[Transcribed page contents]
=== Section Start ===

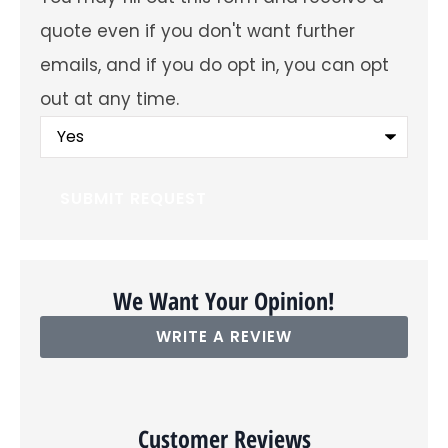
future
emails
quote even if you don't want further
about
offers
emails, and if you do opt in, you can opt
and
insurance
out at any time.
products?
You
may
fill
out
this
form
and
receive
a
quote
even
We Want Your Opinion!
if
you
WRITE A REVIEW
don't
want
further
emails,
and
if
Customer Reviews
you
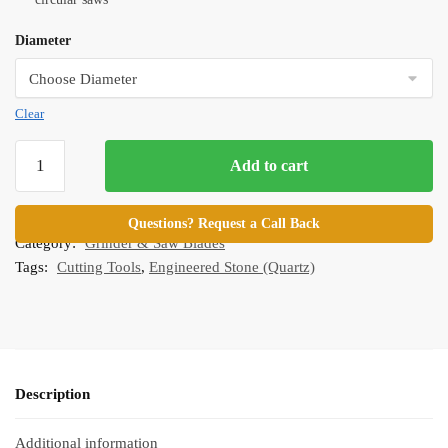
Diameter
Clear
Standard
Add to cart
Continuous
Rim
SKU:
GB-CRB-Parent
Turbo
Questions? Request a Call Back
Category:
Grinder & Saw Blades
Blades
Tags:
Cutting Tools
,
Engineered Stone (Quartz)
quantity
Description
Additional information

=== Section End ===
=== Section Start ===

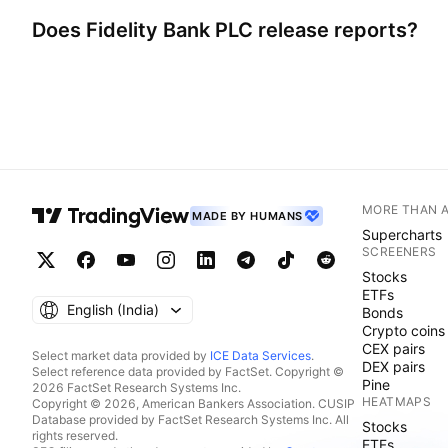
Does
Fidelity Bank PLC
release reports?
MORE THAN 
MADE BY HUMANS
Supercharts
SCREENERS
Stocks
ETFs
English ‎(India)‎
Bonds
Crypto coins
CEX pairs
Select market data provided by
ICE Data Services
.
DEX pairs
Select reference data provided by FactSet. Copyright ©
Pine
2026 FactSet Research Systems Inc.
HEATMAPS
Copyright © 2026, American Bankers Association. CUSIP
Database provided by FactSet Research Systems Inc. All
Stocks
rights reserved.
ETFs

=== Section End ===
=== Section Start ===

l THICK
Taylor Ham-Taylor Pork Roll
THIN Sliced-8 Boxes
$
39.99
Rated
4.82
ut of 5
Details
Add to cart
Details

=== Section End ===

Review the preceding data and report every line that includes the string "quote".

quote even if you don't want further
quote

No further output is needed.